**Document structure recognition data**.
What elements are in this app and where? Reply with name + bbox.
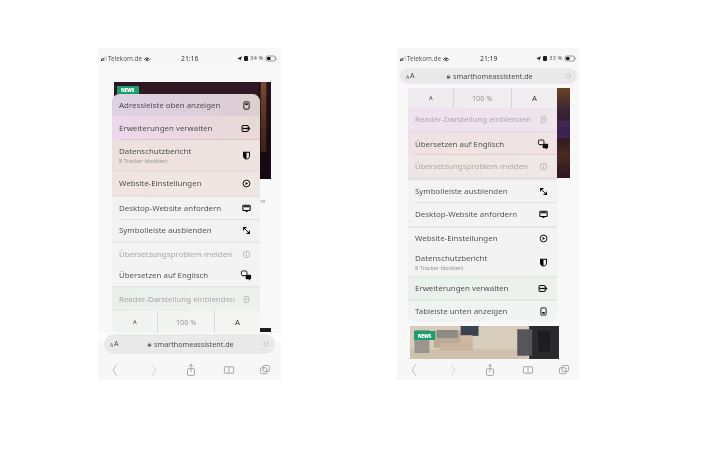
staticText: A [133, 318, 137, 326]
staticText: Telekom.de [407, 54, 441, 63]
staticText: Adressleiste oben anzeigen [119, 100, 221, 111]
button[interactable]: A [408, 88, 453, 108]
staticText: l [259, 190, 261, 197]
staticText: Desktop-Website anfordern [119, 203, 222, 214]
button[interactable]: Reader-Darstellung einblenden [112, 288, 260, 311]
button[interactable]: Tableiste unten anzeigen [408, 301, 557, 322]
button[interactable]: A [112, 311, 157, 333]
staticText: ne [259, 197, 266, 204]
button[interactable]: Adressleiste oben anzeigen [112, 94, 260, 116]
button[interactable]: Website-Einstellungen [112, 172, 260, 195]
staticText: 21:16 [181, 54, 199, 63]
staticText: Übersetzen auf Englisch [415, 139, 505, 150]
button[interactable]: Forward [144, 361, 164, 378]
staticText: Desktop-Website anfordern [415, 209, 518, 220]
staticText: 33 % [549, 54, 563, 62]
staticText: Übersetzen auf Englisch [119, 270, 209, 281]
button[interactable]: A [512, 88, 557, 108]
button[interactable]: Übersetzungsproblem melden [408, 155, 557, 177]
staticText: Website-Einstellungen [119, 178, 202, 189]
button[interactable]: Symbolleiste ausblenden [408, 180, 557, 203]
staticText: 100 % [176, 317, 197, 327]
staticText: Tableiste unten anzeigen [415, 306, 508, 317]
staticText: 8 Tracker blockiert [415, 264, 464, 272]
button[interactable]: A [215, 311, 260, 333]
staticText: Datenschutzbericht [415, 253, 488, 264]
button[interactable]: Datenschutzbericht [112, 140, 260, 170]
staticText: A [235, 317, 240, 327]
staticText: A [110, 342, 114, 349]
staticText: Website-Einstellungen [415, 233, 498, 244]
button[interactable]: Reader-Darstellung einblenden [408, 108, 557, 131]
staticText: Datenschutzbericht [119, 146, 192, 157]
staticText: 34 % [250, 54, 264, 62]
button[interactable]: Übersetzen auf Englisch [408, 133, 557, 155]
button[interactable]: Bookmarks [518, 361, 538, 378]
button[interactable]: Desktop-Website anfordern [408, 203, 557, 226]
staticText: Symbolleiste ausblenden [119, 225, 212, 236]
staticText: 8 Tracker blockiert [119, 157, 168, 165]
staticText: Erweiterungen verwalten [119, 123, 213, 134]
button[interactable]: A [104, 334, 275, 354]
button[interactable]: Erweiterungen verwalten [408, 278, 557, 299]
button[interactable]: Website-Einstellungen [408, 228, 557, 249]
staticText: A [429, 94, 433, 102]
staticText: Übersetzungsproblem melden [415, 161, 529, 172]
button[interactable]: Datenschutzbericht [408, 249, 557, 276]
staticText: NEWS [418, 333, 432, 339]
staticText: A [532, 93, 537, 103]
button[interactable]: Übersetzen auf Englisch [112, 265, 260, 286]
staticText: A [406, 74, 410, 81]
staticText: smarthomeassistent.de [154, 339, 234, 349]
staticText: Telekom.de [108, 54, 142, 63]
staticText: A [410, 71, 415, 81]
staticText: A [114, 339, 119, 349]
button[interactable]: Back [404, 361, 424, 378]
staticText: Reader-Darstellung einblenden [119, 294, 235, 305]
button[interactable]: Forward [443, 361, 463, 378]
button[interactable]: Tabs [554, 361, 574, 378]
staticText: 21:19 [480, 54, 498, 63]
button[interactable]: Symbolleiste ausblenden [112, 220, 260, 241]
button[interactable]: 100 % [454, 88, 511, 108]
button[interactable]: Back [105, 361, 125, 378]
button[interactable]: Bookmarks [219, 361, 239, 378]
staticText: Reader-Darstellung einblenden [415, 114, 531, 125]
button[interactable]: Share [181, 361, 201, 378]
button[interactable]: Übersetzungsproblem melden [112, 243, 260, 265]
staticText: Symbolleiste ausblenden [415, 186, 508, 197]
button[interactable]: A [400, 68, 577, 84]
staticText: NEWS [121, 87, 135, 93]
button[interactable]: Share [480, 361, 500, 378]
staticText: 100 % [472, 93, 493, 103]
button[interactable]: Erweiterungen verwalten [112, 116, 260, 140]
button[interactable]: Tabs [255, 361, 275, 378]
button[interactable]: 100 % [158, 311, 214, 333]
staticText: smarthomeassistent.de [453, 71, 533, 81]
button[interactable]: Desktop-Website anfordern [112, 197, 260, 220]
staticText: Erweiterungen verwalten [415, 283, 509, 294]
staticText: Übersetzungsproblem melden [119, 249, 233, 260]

...

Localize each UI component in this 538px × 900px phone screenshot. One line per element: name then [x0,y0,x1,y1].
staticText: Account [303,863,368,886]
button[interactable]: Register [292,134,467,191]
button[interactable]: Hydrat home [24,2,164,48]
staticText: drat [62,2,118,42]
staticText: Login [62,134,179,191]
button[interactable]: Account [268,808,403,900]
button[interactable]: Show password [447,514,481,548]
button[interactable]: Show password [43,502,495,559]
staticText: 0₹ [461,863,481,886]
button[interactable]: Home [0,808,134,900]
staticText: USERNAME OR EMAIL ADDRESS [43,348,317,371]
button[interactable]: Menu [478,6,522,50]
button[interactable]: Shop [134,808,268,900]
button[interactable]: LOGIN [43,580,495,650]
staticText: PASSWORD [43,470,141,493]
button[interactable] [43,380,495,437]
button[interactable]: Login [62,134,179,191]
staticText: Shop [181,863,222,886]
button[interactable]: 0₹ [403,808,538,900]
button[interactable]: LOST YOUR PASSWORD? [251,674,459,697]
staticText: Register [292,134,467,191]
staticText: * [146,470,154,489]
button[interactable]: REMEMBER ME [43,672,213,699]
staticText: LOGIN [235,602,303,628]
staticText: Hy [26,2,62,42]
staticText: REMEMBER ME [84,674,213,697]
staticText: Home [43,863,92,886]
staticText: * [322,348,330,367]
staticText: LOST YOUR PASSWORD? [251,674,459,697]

==

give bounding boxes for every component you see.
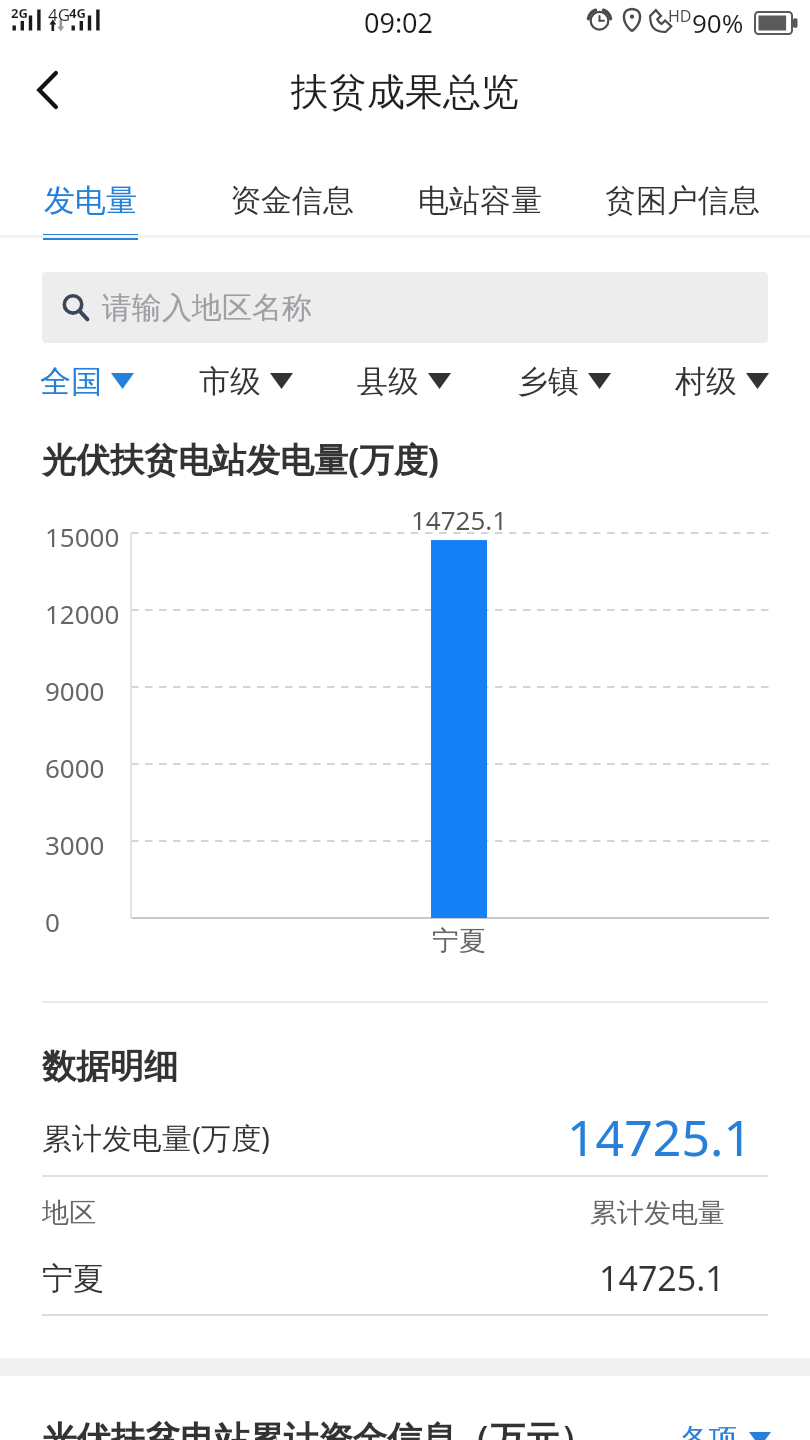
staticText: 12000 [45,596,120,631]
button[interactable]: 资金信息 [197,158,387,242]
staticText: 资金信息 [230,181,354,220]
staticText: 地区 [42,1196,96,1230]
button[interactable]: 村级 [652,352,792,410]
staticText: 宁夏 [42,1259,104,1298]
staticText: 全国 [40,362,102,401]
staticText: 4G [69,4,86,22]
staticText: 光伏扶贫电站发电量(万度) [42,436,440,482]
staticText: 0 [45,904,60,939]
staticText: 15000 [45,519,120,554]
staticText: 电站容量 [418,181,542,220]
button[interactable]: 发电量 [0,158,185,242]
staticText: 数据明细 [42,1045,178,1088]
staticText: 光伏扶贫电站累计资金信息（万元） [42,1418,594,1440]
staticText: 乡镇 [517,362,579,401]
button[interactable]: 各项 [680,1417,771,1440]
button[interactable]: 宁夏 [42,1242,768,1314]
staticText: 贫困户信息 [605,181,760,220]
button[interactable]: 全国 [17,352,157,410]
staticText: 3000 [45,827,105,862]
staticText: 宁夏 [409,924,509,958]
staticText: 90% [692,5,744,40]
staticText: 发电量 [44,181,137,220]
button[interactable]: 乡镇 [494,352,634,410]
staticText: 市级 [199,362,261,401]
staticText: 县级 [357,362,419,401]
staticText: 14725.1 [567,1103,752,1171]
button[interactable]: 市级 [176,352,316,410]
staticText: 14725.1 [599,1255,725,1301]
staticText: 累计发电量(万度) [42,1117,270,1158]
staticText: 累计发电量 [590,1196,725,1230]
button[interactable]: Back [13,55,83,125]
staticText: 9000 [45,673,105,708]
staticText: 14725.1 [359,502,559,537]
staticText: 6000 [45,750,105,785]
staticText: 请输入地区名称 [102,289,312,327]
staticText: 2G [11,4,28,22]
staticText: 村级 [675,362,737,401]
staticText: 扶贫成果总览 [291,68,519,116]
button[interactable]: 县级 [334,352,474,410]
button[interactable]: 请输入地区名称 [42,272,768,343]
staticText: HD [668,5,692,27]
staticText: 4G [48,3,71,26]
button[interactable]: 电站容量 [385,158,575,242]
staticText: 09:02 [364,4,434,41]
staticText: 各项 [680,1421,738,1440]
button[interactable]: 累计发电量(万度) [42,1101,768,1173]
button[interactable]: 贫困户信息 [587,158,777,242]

**Work request**. Copy out, from the records above, every line that holds the string "Übersetzen".

**Reply**.
staticText: Übersetzen auf Englisch [415, 139, 505, 150]
staticText: Übersetzen auf Englisch [119, 270, 209, 281]
button[interactable]: Übersetzen auf Englisch [408, 133, 557, 155]
button[interactable]: Übersetzen auf Englisch [112, 265, 260, 286]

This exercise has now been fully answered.